After the Alma College location I took Catherine to the monument for Jumbo the Elephant.  It's a life-size thirty-eight ton sculpture overlooking the valley as you enter St. Thomas.  I was still feeling really heavy, not depressed or sad, just heavy. 

Catherine read the plague of Jumbo’s death and immediately exclaimed, "Is the Spirit of Jumbo still here?"

It was then that we both realised that the spirit of Jumbo had not gone to the light and was around me.  "Around me big time" is how Catherine phrased it.

Catherine knew! "We have to free him!) 

So I called in the bright light you go to when you pass over, and asked Jumbo to stand in front of it.  To my surprise Jumbo was already standing there, facing the light and moving his trunk back and forth in front of the light. All we could do was wait.  People or animals will not leave, if they choose not to and wish to stay, but Jumbo was ready to leave - 125 years between worlds was enough I imagine.

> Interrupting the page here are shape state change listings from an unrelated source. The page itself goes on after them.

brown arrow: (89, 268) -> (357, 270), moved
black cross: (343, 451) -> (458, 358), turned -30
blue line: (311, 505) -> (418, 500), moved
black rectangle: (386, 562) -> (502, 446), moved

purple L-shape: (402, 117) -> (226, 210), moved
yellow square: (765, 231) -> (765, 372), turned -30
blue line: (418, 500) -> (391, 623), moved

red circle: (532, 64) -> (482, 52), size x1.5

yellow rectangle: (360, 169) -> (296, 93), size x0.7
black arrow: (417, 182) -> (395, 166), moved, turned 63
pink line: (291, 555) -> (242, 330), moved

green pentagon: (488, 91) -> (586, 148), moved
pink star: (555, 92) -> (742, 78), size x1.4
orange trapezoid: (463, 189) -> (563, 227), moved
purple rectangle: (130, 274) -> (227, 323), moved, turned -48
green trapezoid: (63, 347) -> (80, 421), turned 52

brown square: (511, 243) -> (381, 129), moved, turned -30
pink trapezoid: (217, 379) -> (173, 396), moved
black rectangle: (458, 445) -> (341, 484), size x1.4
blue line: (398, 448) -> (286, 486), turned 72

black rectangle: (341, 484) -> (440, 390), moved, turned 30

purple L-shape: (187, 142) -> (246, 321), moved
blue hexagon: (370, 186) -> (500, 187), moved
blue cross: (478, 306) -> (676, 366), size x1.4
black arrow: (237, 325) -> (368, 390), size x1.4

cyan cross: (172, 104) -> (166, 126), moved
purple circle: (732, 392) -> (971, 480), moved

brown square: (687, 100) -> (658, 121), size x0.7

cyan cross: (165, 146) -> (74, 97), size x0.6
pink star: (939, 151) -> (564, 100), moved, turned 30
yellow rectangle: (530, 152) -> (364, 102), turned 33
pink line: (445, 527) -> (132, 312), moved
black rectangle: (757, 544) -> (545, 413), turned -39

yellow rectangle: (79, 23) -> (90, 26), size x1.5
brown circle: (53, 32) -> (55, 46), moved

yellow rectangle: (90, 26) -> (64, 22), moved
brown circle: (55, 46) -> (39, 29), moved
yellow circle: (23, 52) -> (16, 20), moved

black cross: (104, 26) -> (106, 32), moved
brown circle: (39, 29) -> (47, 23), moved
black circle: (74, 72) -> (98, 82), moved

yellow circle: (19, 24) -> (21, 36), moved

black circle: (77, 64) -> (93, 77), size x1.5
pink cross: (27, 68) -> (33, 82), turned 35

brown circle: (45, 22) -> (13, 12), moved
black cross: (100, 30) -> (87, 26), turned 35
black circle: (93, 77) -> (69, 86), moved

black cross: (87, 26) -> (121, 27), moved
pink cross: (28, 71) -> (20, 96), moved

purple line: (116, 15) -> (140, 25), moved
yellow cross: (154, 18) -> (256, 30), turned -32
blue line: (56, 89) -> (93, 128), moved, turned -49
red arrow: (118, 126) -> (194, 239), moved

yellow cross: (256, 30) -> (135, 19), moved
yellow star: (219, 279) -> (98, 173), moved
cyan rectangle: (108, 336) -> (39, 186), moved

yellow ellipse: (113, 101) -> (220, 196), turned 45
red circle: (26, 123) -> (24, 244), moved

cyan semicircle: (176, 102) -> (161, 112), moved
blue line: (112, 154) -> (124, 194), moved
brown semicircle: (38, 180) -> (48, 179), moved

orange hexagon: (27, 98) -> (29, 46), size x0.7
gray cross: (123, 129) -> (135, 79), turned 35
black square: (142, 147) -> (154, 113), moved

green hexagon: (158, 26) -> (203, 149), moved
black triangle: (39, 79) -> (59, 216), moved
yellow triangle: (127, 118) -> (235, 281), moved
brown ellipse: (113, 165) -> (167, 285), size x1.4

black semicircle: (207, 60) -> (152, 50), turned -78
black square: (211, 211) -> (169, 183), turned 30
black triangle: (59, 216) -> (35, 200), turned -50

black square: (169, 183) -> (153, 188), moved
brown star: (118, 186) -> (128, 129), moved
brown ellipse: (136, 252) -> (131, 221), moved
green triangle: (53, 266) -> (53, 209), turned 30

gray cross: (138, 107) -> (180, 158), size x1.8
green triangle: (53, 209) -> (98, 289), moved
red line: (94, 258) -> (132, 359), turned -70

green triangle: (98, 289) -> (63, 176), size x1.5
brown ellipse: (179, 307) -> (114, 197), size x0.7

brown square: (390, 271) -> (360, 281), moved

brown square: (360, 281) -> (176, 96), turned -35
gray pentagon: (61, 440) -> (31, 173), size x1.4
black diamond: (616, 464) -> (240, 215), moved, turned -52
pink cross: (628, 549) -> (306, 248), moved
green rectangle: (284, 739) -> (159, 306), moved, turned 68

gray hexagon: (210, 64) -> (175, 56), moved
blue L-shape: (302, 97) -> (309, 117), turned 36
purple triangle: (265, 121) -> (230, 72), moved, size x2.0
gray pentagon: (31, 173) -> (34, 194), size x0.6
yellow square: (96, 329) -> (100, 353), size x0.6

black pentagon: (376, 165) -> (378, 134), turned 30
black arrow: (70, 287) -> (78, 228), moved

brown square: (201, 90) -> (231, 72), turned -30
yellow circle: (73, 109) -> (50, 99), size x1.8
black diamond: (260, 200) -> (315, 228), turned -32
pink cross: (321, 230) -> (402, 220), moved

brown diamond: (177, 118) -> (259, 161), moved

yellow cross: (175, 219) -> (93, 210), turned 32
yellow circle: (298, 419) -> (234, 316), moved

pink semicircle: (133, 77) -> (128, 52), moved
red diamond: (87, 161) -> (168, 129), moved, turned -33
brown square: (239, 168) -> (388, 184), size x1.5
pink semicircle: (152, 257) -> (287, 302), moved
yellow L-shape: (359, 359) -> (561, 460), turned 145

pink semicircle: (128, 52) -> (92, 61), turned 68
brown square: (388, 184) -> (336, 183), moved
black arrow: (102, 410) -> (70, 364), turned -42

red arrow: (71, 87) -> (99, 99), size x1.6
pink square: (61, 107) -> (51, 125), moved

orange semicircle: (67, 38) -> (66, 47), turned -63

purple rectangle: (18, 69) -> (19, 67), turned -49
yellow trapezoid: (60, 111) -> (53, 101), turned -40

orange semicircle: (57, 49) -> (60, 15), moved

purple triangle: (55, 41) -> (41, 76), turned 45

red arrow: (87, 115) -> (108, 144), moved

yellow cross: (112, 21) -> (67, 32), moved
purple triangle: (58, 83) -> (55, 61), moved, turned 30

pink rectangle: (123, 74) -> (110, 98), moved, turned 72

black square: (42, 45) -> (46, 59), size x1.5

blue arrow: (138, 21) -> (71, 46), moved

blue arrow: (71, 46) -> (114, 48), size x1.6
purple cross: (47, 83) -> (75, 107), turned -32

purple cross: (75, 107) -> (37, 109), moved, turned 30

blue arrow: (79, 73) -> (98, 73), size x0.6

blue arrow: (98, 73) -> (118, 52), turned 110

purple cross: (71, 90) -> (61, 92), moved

I watched and out of the light came another elephant's trunk and grabbed Jumbo’s trunk.  Jumbo trumpeted in delight and ran into the light.  Instantly, I felt myself get lighter and lighter and was quickly feeling back to normal and rejuvenated.

Catherine smiled at me and we hugged, but then she said there is something more, something attached to Jumbo, some residual.  So I closed my eyes and to my amazement I watched twenty to thirty children go into the light with Jumbo. They had bonded with this gentle giant and when they died young their spirits stayed with him. Something I would not normally think of, but understandable because thousands of children fell in love with him.  He would be so gentle he could tenderly pick a peanut from a five-year-old hand.  Hoping to make him stay, many offered their piggy bank savings when they heard he was leaving the zoo in England.

So now his journey is complete.  We were so honoured to be a part of his ascension to the light, and we feel humbled that Jumbo tuned in to let me know he was there and ready. Blessed Jumbo, his soul will get a chance to rest now, and he can come back again.